Monday, February 2, 2026
The Burglar Who Counted the Spoons by Lawrence Block
After my Weekend Reading Project turned out to be such a garbage pile, it was a refreshing change to read a novel that actually managed to be worth reading. Block is witty in a natural and unaffected way, and while he might be somewhat past his peak he can still turn a phrase or three without mangling his otherwise perfectly readable prose. While there probably aren't any deep meanings or messages in this novel, there are some of the typical Mystery things about wealth and power, and probably some NYC-specific things I'm missing. The characters are all distinct, and many of them are charming in their own offbeat ways. Maybe a little padded through the middle, but nothing like bloated.
Sunday, February 1, 2026
Gravity's Rainbow by Thomas Pynchon
For my sins, I guess--I dunno what the sins are or were or will be, I hope they're worth it.
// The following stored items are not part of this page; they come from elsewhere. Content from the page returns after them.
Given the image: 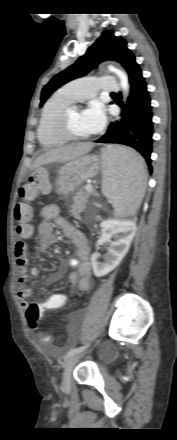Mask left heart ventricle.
<instances>
[{
	"label": "left heart ventricle",
	"instance_id": "left-heart-ventricle-1",
	"mask_svg": "<svg viewBox=\"0 0 177 440\" xmlns=\"http://www.w3.org/2000/svg\"><path fill=\"white\" fill-rule=\"evenodd\" d=\"M69 130L73 135L76 136H87L82 119L81 112L77 108H73L69 114Z\"/></svg>",
	"mask_w": 177,
	"mask_h": 440
}]
</instances>
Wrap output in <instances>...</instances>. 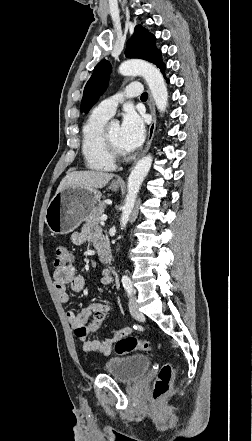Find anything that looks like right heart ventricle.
<instances>
[{"instance_id":"1","label":"right heart ventricle","mask_w":252,"mask_h":441,"mask_svg":"<svg viewBox=\"0 0 252 441\" xmlns=\"http://www.w3.org/2000/svg\"><path fill=\"white\" fill-rule=\"evenodd\" d=\"M109 117L94 110L82 126L81 152L85 166L92 171H113L116 163L105 153L102 133Z\"/></svg>"}]
</instances>
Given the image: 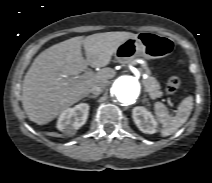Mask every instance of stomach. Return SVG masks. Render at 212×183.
Instances as JSON below:
<instances>
[{"label": "stomach", "mask_w": 212, "mask_h": 183, "mask_svg": "<svg viewBox=\"0 0 212 183\" xmlns=\"http://www.w3.org/2000/svg\"><path fill=\"white\" fill-rule=\"evenodd\" d=\"M175 49V41L165 35L154 32H140L123 42L114 56L120 63H127L137 56L147 60L163 58Z\"/></svg>", "instance_id": "0dacf381"}]
</instances>
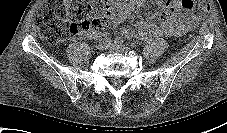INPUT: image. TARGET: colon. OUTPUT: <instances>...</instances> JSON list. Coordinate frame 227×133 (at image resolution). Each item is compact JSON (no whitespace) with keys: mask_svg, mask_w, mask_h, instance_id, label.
Wrapping results in <instances>:
<instances>
[{"mask_svg":"<svg viewBox=\"0 0 227 133\" xmlns=\"http://www.w3.org/2000/svg\"><path fill=\"white\" fill-rule=\"evenodd\" d=\"M181 5L199 16L209 12V0H181ZM119 9L111 0H46L39 9L36 23L40 36L47 42L57 44L65 41L71 33L100 30L116 17Z\"/></svg>","mask_w":227,"mask_h":133,"instance_id":"1","label":"colon"}]
</instances>
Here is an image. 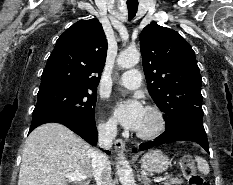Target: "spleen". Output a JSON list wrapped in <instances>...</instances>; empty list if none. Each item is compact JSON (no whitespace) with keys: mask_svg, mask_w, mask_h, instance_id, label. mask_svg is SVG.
Returning <instances> with one entry per match:
<instances>
[{"mask_svg":"<svg viewBox=\"0 0 233 185\" xmlns=\"http://www.w3.org/2000/svg\"><path fill=\"white\" fill-rule=\"evenodd\" d=\"M195 161H196V163L198 165V170L202 174H204V175L209 174L210 168H209V165H208L207 161L204 158H202L200 156H195Z\"/></svg>","mask_w":233,"mask_h":185,"instance_id":"1","label":"spleen"}]
</instances>
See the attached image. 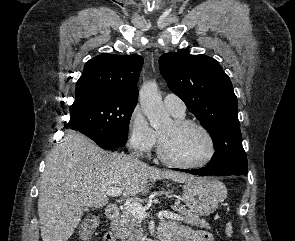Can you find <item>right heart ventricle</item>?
Segmentation results:
<instances>
[{
    "label": "right heart ventricle",
    "mask_w": 295,
    "mask_h": 241,
    "mask_svg": "<svg viewBox=\"0 0 295 241\" xmlns=\"http://www.w3.org/2000/svg\"><path fill=\"white\" fill-rule=\"evenodd\" d=\"M176 119H183L184 116H176V115H173Z\"/></svg>",
    "instance_id": "1"
}]
</instances>
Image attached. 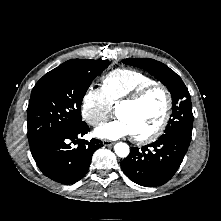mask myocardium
I'll use <instances>...</instances> for the list:
<instances>
[{
  "label": "myocardium",
  "instance_id": "myocardium-1",
  "mask_svg": "<svg viewBox=\"0 0 221 221\" xmlns=\"http://www.w3.org/2000/svg\"><path fill=\"white\" fill-rule=\"evenodd\" d=\"M154 90H161L166 98V107L164 115L159 123V125L156 127L155 130L152 132L143 135V136H136L133 135V140L138 144H148L151 142H154L157 140L165 131L168 122L170 120L171 114H172V108H173V97L170 92V90L163 84L160 83H153L147 86H144L134 92L133 94L123 98L115 105V112L116 110L124 105H137L139 104L150 92Z\"/></svg>",
  "mask_w": 221,
  "mask_h": 221
}]
</instances>
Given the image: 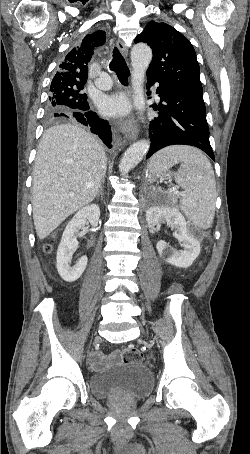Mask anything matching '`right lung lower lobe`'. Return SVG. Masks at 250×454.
Instances as JSON below:
<instances>
[{"mask_svg": "<svg viewBox=\"0 0 250 454\" xmlns=\"http://www.w3.org/2000/svg\"><path fill=\"white\" fill-rule=\"evenodd\" d=\"M89 105L70 114L62 113V118L75 119L77 122L90 127L91 132L97 134L108 148H111L112 133L108 122L100 119L95 112L89 111Z\"/></svg>", "mask_w": 250, "mask_h": 454, "instance_id": "1", "label": "right lung lower lobe"}]
</instances>
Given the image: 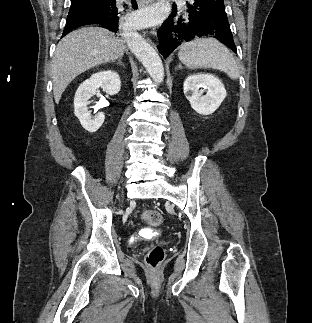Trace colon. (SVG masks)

Pynchon doesn't write: He bloviates, he blathers, he sometimes uses erudition as a barrier to communication, he writes about sex with the enthusiasm and vocabulary and class of the average seventh grader; mercifully, he eventually stops--there isn't anything like a point or a climax or anything like that, he just stops. There is nothing here worth reading, especially not anything like slogging through 775-ish pages of puerile, at best borderline-unreadable slodge.